On the left, the bar chart shows what the how long it too to do the full patch cycle without (blue) and with FAST cache (red). On the line charts on the right the blue represents the LUN and guest disk response time (governing user experience) with FAST cache (red line) and without (blue line).
They dug in a bit more to understand the effect in more detail.
In this chart – the green represents the amount of FAST write cache hits/s, and the red shows the effect of the FAST read cache. The nearly invisible blue line shows how much was actually going to the backend (virtually nil). You can see that even in this use case which you might assume was all about reads, it’s not. It makes sense when you think about it – the guest are going to update their swap even if you fix the size and do other optimizations.

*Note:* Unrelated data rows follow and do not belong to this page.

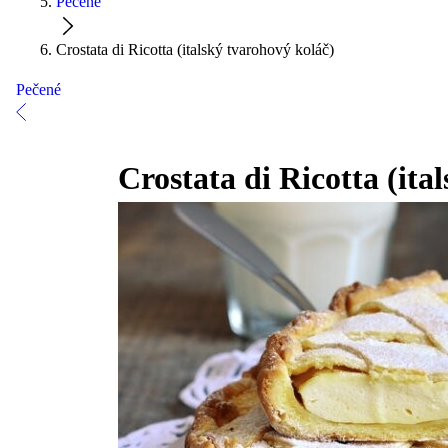
Pečené
Crostata di Ricotta (italský tvarohový koláč)
Pečené
Crostata di Ricotta (ita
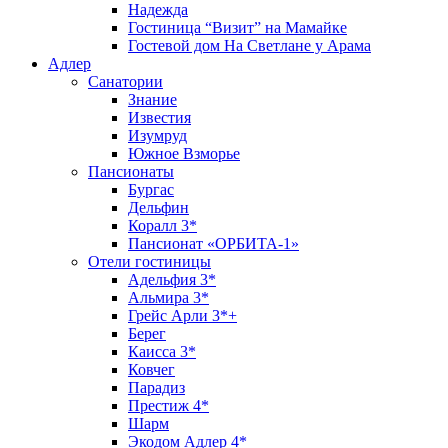
Надежда
Гостиница “Визит” на Мамайке
Гостевой дом На Светлане у Арама
Адлер
Санатории
Знание
Известия
Изумруд
Южное Взморье
Пансионаты
Бургас
Дельфин
Коралл 3*
Пансионат «ОРБИТА-1»
Отели гостиницы
Адельфия 3*
Альмира 3*
Грейс Арли 3*+
Берег
Каисса 3*
Ковчег
Парадиз
Престиж 4*
Шарм
Экодом Адлер 4*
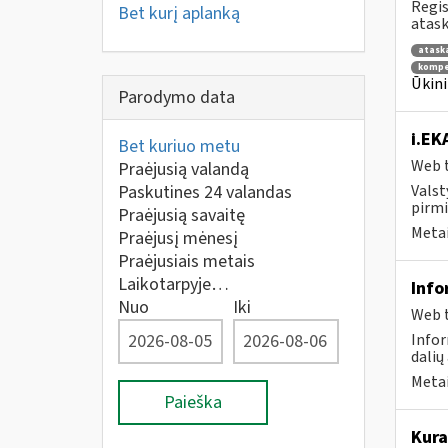
Regis
Bet kurį aplanką
atask
atask
kompe
Ūkini
Parodymo data
i.EK
Bet kuriuo metu
Web t
Praėjusią valandą
Paskutines 24 valandas
Valst
pirmi
Praėjusią savaitę
Metai
Praėjusį mėnesį
Praėjusiais metais
Laikotarpyje…
Info
Nuo
Iki
Web t
Infor
dalių
Metai
Paieška
Kura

Before you ask, YES we did all the guest-level optimizations VMware and EMC recommend.
Conclusion re effect of FAST Cache on View guest patch use case:
- Heaviest write workload of all tests: 45:55 read:write ratio
- During peak workload FAST Cache is absorbing 2200 write IOPS and 9000 read IOPS
- Estimated number of drives to equal FAST Cache performance: 60
What about the effect during periods of plain-jane “steady state” View client use?
For this test, we ran the RAWC workload which simulates a lot of things the client would do (common tasks and applications).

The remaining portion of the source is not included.